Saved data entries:
——————

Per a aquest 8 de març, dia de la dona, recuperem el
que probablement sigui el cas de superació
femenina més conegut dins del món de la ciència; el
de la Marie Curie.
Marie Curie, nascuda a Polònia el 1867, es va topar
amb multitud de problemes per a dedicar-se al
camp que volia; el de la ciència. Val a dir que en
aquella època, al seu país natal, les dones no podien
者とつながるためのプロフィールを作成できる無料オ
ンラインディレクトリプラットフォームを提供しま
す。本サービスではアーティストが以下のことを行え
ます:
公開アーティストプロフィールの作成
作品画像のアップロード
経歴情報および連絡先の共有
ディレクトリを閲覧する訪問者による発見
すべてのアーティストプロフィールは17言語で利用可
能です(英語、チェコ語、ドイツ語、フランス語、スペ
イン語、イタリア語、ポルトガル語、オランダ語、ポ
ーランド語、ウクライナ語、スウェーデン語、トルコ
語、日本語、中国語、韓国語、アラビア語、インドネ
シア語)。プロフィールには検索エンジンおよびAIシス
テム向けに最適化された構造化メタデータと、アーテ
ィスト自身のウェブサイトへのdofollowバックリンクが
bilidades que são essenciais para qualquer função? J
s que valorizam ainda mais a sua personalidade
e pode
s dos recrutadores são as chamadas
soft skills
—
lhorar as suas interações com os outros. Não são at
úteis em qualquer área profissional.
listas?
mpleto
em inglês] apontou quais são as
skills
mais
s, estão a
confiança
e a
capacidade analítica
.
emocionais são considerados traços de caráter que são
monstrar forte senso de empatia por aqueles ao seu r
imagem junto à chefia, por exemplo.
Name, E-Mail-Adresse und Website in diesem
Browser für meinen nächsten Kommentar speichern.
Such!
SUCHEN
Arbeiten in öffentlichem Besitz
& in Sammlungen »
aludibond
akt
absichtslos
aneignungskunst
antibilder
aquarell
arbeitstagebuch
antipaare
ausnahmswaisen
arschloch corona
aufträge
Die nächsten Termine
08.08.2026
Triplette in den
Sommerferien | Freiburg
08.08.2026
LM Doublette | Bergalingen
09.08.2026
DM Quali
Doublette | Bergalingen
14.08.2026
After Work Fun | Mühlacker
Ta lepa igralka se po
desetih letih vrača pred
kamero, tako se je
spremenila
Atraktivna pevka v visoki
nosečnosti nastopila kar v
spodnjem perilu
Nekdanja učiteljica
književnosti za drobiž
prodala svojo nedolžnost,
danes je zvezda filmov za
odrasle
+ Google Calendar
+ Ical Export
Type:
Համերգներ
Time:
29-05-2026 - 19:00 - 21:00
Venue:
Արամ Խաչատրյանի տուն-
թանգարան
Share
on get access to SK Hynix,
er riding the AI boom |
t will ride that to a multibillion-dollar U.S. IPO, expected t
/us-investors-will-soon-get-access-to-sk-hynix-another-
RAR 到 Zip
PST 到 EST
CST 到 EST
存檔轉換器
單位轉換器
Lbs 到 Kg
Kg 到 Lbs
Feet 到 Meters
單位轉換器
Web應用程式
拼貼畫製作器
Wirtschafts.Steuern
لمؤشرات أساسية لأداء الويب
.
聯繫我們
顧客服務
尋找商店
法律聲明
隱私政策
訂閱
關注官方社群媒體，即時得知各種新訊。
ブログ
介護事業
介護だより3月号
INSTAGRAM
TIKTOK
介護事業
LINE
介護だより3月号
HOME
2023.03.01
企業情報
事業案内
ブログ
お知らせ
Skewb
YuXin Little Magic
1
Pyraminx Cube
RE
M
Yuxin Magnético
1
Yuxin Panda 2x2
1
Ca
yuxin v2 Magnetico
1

——————

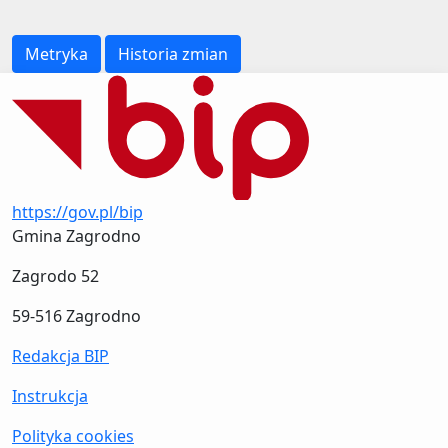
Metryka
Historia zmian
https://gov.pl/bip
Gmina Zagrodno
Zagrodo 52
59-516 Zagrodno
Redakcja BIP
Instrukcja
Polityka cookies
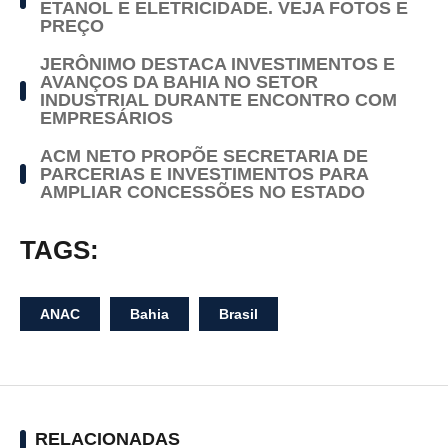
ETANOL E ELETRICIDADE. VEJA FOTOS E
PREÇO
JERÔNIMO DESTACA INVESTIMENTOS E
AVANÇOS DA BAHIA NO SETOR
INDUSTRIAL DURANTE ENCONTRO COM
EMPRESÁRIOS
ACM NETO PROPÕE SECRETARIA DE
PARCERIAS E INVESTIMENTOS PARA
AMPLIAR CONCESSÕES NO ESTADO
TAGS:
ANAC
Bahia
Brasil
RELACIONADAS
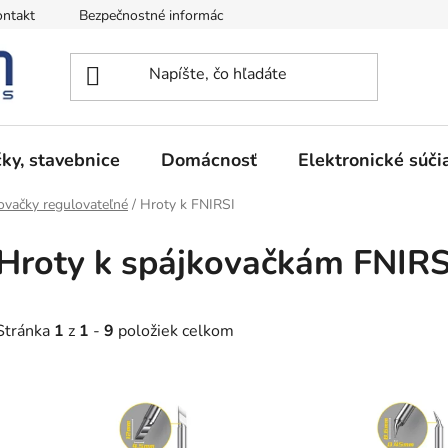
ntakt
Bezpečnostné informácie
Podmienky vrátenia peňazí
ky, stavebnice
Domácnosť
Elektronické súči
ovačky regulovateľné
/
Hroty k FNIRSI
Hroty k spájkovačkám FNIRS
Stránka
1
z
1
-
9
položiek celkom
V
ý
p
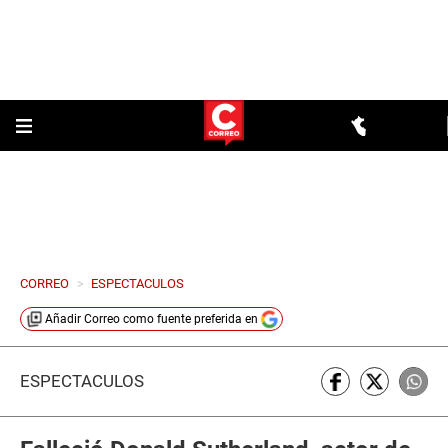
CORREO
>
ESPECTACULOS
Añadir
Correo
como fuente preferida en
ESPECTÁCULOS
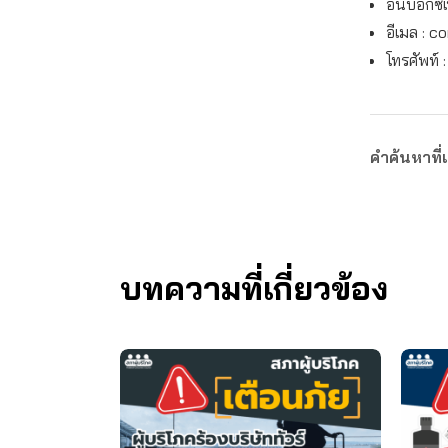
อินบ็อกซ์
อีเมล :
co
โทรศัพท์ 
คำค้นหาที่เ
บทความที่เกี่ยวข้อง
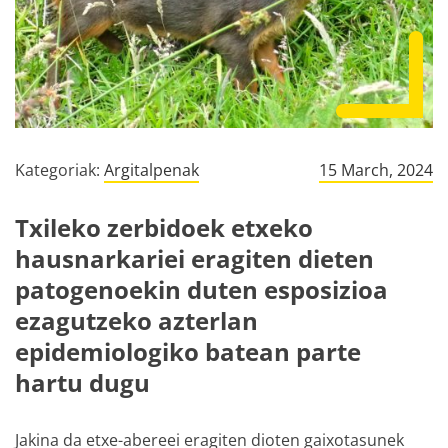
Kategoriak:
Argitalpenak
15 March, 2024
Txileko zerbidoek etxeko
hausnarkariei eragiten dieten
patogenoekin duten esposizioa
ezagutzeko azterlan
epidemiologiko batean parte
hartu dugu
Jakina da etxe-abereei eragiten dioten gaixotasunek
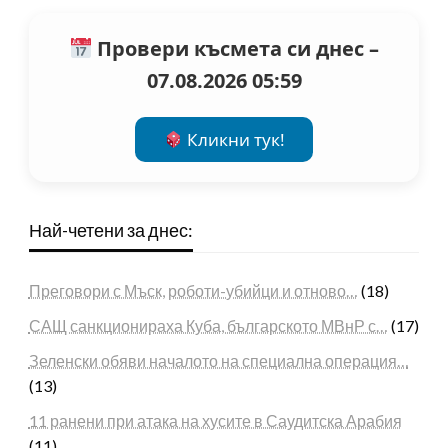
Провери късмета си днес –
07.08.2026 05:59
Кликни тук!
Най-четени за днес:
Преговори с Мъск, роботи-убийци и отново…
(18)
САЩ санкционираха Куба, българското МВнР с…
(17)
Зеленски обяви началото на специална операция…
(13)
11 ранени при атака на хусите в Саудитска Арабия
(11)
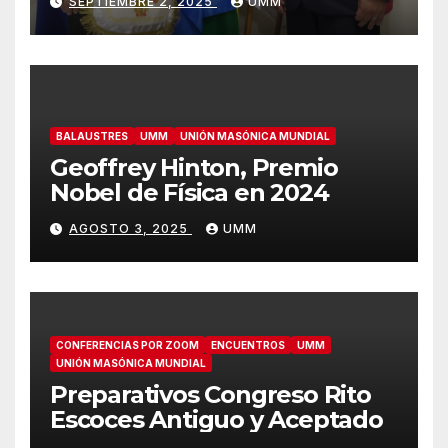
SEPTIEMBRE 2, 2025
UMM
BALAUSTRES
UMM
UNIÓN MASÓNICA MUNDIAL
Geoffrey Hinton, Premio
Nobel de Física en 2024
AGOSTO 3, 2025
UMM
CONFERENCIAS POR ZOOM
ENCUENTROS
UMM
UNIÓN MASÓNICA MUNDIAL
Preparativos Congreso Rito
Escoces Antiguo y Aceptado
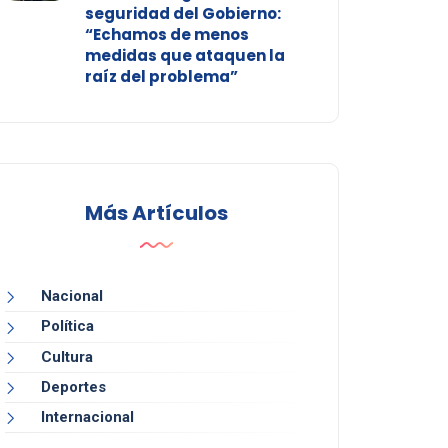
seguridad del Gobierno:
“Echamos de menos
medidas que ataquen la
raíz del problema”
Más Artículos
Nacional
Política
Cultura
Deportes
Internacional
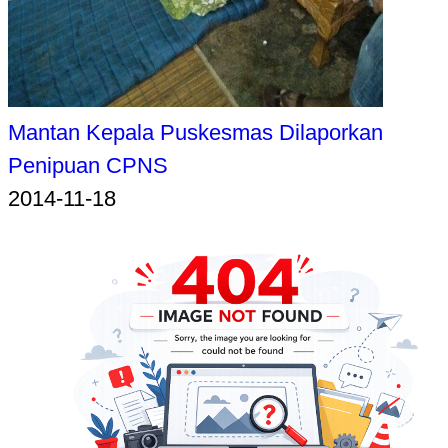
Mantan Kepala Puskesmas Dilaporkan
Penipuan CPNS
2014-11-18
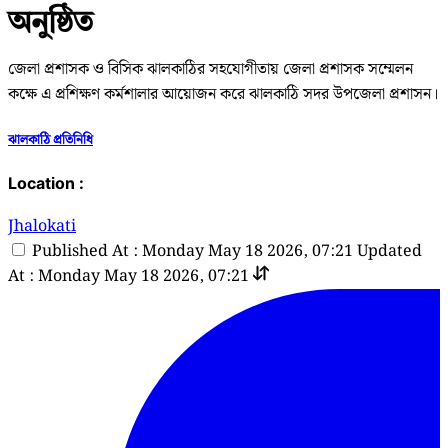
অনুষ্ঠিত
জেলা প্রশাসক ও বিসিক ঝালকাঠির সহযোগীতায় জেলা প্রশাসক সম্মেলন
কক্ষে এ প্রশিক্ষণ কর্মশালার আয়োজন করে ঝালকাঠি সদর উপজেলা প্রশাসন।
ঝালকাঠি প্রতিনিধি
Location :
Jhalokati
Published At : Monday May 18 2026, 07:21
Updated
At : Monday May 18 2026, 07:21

——————

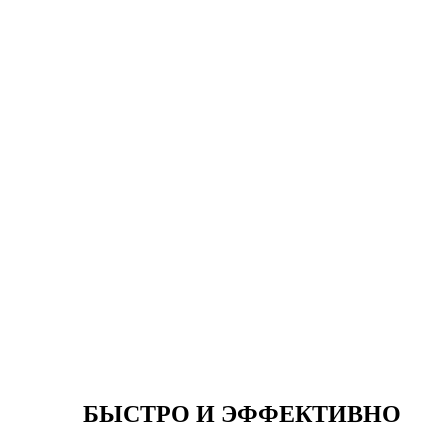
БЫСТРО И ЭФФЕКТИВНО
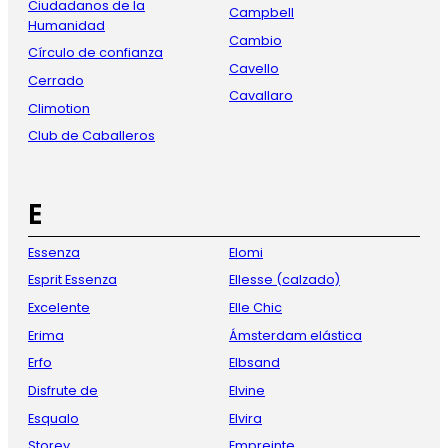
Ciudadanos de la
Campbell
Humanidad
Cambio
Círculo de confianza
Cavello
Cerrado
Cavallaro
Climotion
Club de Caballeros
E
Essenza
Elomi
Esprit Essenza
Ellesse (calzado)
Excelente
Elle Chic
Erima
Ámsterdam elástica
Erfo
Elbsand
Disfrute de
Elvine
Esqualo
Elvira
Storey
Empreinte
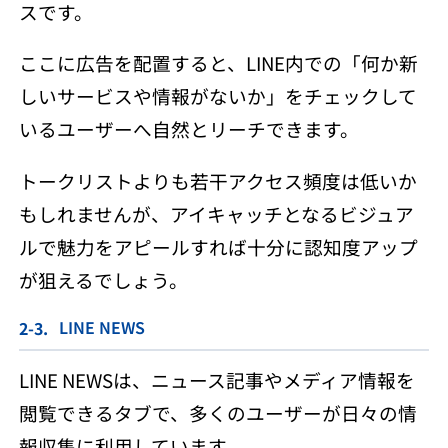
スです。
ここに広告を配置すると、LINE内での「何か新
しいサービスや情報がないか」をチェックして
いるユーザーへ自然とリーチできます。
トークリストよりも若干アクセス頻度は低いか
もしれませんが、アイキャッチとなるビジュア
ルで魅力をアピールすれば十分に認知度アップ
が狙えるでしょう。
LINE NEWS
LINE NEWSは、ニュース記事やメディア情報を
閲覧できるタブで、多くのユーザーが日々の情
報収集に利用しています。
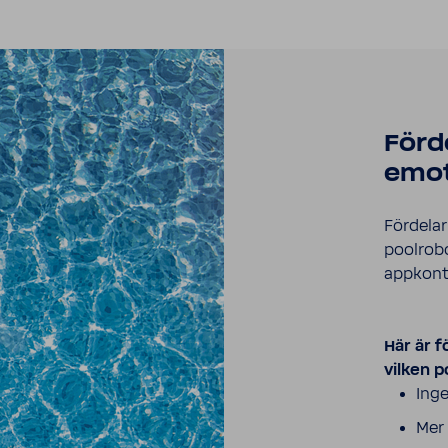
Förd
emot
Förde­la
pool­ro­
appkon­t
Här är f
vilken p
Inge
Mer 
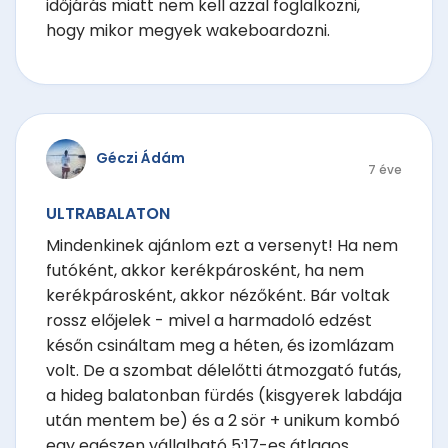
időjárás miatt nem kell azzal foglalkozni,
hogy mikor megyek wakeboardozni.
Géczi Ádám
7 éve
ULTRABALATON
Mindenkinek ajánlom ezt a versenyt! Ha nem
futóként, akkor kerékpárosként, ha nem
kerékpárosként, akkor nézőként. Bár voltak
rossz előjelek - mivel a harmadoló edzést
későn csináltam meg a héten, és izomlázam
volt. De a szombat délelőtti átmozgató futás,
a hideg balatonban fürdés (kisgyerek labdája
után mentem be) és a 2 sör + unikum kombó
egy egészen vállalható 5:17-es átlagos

——————

(WORK TO COMPLETE)
Search the entries for the word "mais" and gather every line where it appears.

(ANSWER FOR THIS EXERCISE)
s que valorizam ainda mais a sua personalidade
mais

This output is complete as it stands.